Quando colocamos a avaliação numa quarta etapa, não é porque ela só apareça nesse momento. Ela, de certo modo, já está inoculada no momento em que a professora toma o dever de casa e em todos os momentos da divisão de responsabilidades. Da mesma forma, a pesquisa inicial continua inoculada, aparecendo nas outras etapas. As etapas não são necessariamente sucessivas, cronológicas, uma depois da outra. Podem ser assim, mas são, sobretudo, sucessivas ontologicamente, cada uma contendo dentro de si manifestação das outras três e tendo seu momento de culminância. A articulação entre uma e outra é orgânica e não mecânica, não é técnica, é metodologia, é um todo orgânico e sistêmico.
6 CONCLUSÕES
No momento de conclusão deste texto, as pessoas que vão trabalhar na sistematização da experiência já estão definidas e já começaram o seu trabalho nos três municípios escolhidos: Vicência, na Mata Norte do Estado de Pernambuco, área de cana-de-açúcar, de engenhos e usinas, que implantou a Peads a partir de 1998; Orobó, no Agreste de Pernambuco, em cuja área rural a predominância é de agricultores familiares mini fundistas, que começou a usar a Peads a partir de 2000, com o apoio do município de Vicência; e Pombos, na Mata Sul (transição com o Agreste), que começou em 2001, assistido pelo Serta.
Serão três regiões, três circunstâncias diferentes e seis escolas em cada município, no total de dezoito.

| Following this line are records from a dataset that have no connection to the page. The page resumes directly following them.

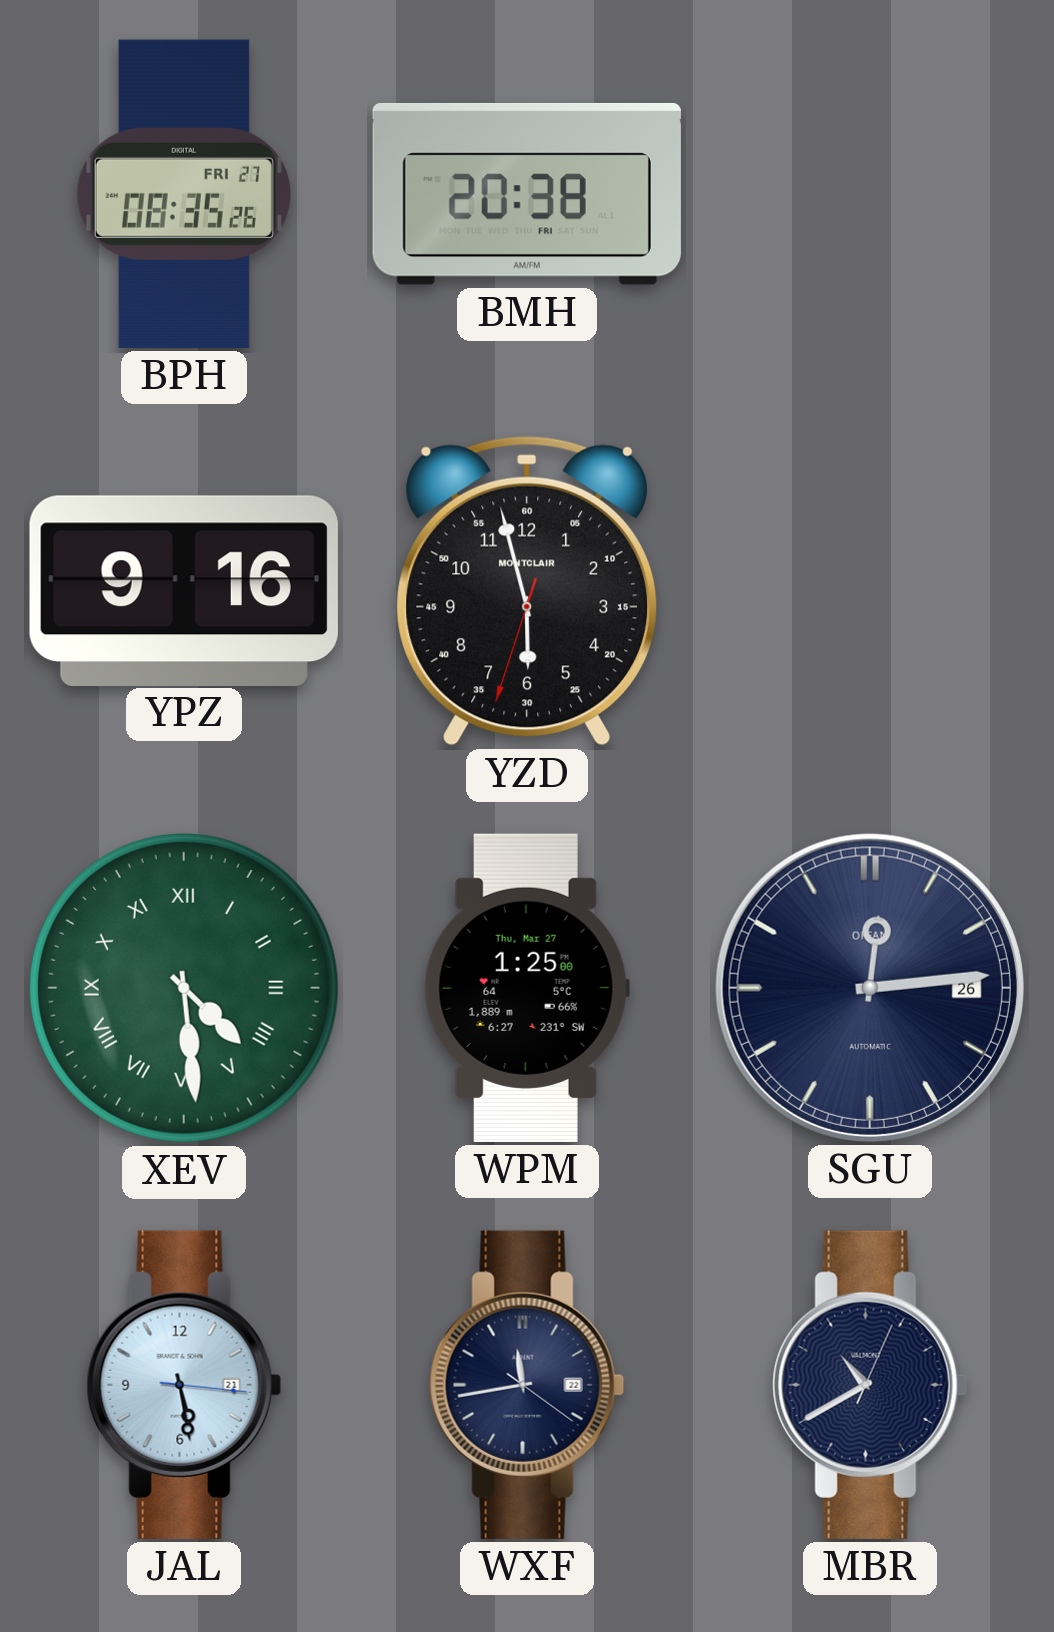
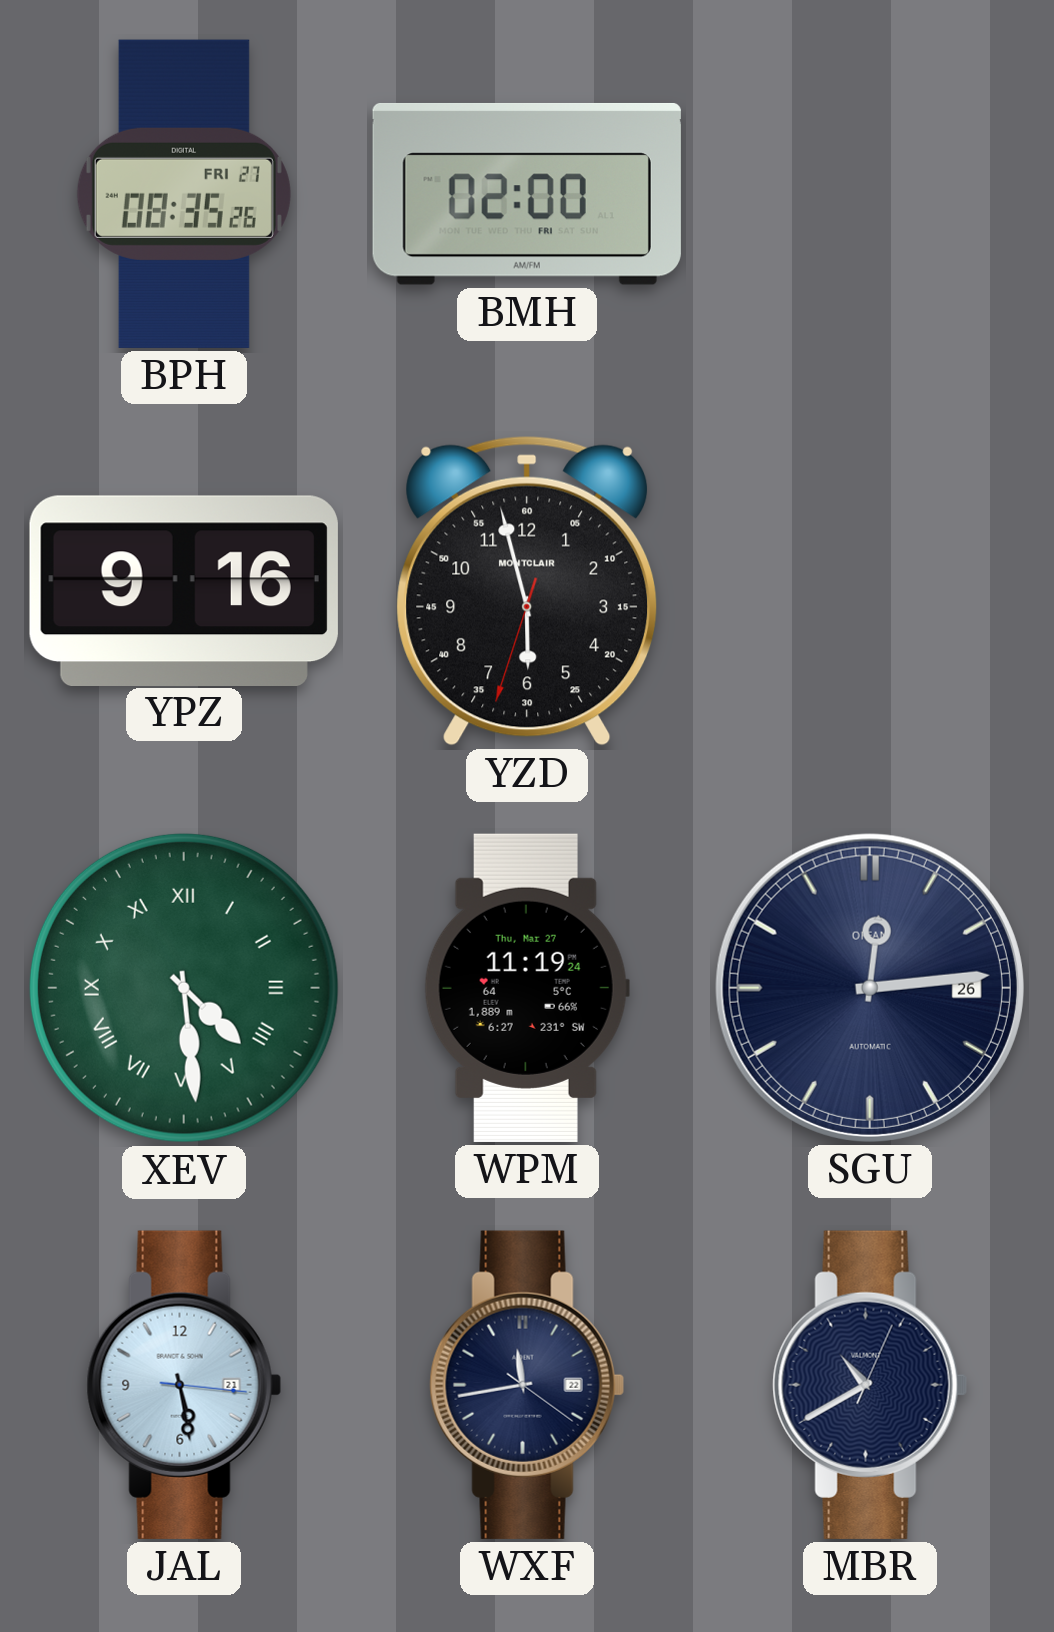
BMH: 20:38 -> 02:00
WPM: 1:25 -> 11:19
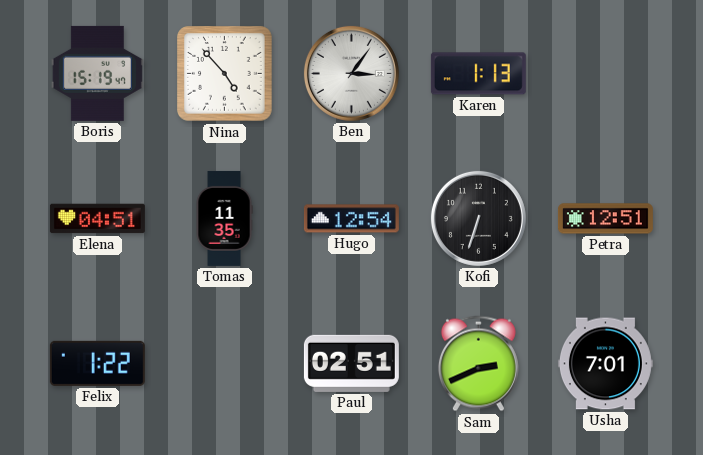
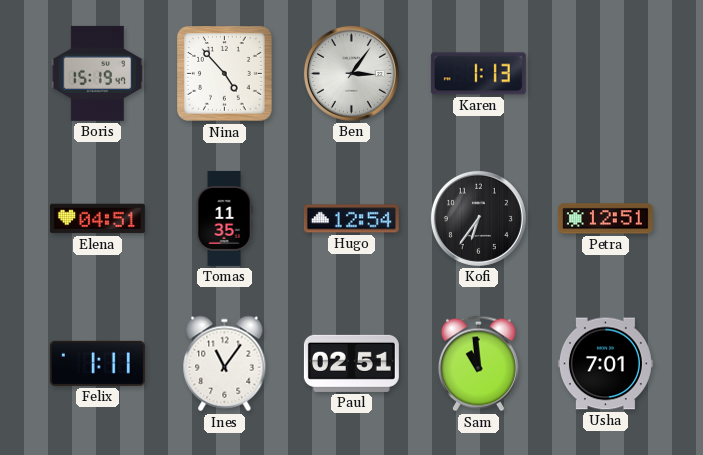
Kofi: 6:33 -> 6:36
Felix: 1:22 -> 1:11
Ines: none -> 11:06
Sam: 2:41 -> 10:59
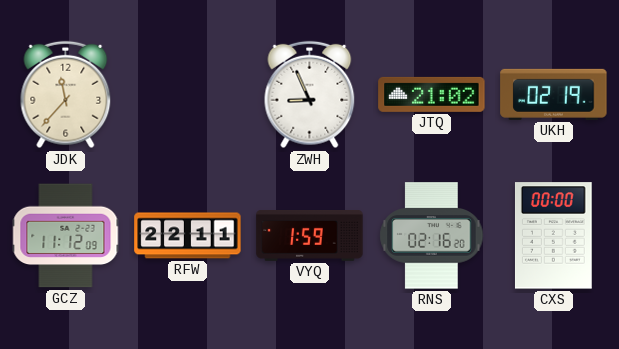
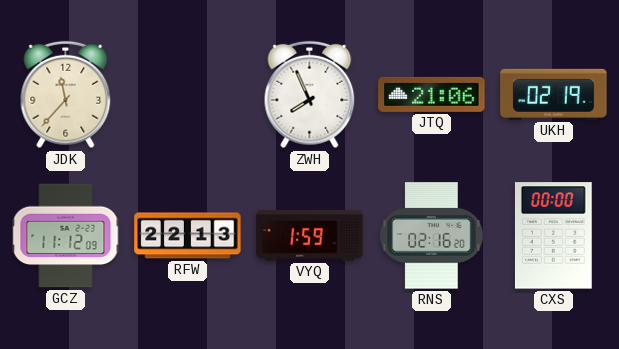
ZWH: 8:56 -> 7:56
JTQ: 21:02 -> 21:06
RFW: 22:11 -> 22:13
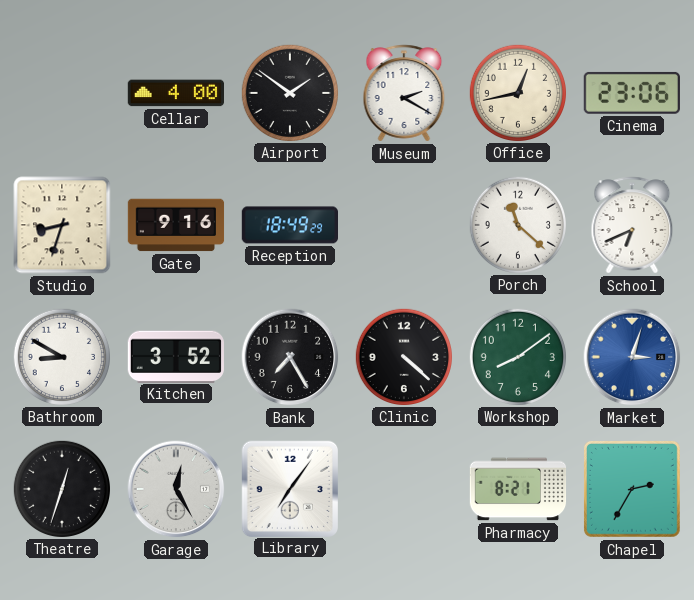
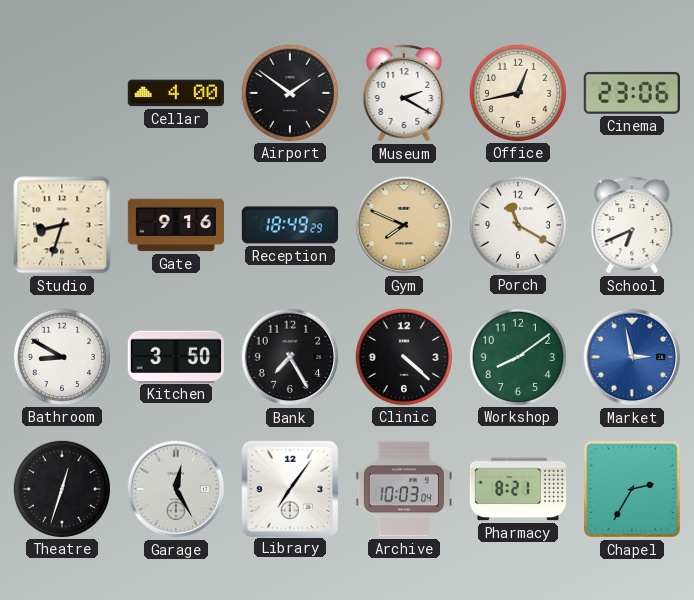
Gym: none -> 7:49
Porch: 11:22 -> 11:20
Kitchen: 3:52 -> 3:50
Market: 3:03 -> 2:58
Archive: none -> 10:03
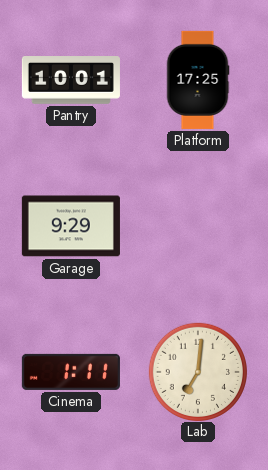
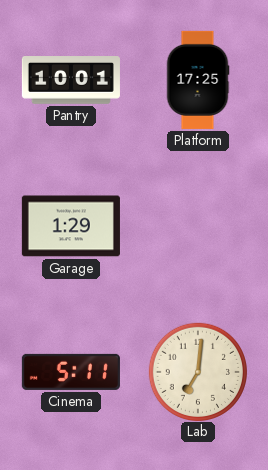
Garage: 9:29 -> 1:29
Cinema: 1:11 -> 5:11
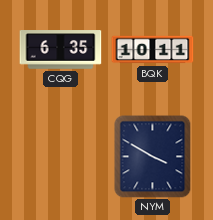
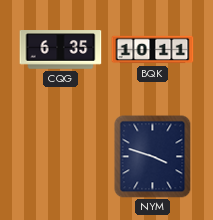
NYM: 3:50 -> 3:48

Além da experiência nessas regiões diferenciadas, a Peads tem sido usada na Bahia, na Região Sisaleira e no Garimpo do Futuro; em Ariquemes, Estado de Rondônia, região amazônica. Pelo entusiasmo das primeiras iniciativas da sistematização, brevemente teremos publicados livros, materiais didáticos e CD-ROM para utilização em outras escolas e municípios. O Serta estará feliz em ter contribuído para que a Educação Rural seja uma realidade estudada, pesquisada e objeto da agenda de muitas professoras pelo Brasil e pelos demais países da América Latina.